Puntos clave de la réplica gubernamental

  • Antecedente de la denuncia ante la CPI: El magistrado Ramelli envió una comunicación a los fiscales internacionales argumentando que el proyecto de trasladar $100.000 millones de la JEP a la justicia ordinaria y la propuesta de someter las sentencias sobre la Fuerza Pública a control de la Justicia Penal Militar vulneran los compromisos asumidos en el Acuerdo de Cooperación de 2021.

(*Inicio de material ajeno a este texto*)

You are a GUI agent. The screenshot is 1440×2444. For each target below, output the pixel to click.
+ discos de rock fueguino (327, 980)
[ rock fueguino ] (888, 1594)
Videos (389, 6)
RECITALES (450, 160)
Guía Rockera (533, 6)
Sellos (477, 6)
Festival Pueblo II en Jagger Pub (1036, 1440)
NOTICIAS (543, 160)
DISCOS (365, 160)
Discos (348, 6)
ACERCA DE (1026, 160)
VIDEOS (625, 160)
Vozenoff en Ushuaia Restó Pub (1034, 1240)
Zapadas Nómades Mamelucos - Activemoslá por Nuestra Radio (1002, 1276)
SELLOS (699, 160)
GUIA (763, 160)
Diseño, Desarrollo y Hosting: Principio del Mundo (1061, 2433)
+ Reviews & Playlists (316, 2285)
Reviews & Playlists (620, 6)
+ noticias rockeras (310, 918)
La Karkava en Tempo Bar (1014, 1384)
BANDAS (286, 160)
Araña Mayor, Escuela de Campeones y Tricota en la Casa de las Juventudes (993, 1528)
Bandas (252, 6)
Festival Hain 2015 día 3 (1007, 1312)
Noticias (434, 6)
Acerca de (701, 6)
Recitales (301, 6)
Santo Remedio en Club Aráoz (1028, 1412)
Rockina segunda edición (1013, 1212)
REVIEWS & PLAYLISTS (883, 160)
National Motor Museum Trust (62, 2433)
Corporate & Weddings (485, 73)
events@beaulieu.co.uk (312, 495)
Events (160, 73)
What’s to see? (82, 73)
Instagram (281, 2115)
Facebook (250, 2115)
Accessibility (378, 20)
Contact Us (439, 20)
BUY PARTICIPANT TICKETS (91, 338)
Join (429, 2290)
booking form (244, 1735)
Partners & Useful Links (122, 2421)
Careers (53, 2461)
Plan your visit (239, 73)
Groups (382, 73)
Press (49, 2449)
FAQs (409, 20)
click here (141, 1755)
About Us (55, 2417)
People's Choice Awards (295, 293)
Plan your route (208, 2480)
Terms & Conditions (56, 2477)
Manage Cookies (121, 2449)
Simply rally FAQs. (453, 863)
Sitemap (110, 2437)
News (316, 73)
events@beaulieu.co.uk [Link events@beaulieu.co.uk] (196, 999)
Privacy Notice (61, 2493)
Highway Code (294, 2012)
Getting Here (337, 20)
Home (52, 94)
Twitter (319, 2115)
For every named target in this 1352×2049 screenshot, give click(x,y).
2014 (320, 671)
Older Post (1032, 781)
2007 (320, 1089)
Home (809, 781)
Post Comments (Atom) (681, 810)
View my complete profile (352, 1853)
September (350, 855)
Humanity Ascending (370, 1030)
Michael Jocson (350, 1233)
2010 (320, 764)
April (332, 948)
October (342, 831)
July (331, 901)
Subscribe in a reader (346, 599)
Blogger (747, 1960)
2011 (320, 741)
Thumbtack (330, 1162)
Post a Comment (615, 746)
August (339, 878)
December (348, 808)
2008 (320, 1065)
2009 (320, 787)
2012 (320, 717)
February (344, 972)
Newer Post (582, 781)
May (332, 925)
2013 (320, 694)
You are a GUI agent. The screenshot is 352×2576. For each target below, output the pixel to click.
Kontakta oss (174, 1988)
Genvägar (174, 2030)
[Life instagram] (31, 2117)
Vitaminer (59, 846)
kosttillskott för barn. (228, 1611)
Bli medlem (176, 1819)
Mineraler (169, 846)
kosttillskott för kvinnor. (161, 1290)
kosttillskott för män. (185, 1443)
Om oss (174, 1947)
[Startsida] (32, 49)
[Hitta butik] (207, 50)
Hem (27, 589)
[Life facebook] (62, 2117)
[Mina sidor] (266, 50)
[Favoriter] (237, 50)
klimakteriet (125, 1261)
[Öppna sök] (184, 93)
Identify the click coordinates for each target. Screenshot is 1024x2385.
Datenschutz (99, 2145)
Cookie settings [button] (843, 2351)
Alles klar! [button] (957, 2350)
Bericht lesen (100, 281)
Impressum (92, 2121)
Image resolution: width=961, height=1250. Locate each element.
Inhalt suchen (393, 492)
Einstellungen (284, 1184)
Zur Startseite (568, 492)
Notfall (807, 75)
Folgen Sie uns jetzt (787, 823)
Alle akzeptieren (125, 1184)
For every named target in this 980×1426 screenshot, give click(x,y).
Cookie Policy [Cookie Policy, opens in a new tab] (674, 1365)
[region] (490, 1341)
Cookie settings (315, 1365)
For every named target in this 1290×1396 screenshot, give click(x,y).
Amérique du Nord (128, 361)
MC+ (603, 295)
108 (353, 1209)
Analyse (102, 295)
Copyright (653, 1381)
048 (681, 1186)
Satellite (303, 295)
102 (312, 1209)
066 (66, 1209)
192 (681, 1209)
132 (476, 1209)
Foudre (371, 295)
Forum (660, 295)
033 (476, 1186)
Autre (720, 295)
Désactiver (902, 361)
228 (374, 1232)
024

  • Defensa del debate institucional: De La Espriella rechazó el contenido y el tono del oficio, asegurando que su administración no ha tomado decisiones que incumplan compromisos internacionales y que la concertación del Presupuesto General de la Nación en el Congreso responde al funcionamiento regular de la Constitución.
  • Argumentación y balances presupuestales: El mandatario negó que la asignación proyectada para 2027 ($821.803 millones frente a los $947.642 millones solicitados por el tribunal) represente un castigo o venganza. Señaló que desde 2018 la JEP ha recibido más de tres billones de pesos y que en 2026 su nómina asciende a cerca de $404.477 millones.
  • Cuestionamientos a la gestión administrativa: El Ejecutivo exigió a la JEP rendir cuentas sobre la eficiencia en la ejecución de sus recursos, argumentando que el volumen de fallos restaurativos no guarda proporción con la carga burocrática del organismo y mencionando el incremento del salario de su presidencia, que superó los 55 millones de pesos mensuales.
  • Énfasis en la justicia ordinaria: El Presidente reiteró que la prioridad del gasto debe enfocarse en descongestionar la rama judicial ordinaria, la cual padece el represamiento de millones de expedientes y limitaciones técnicas, justificando la redistribución de fondos como una decisión de gobierno necesaria frente a la estrechez fiscal del país.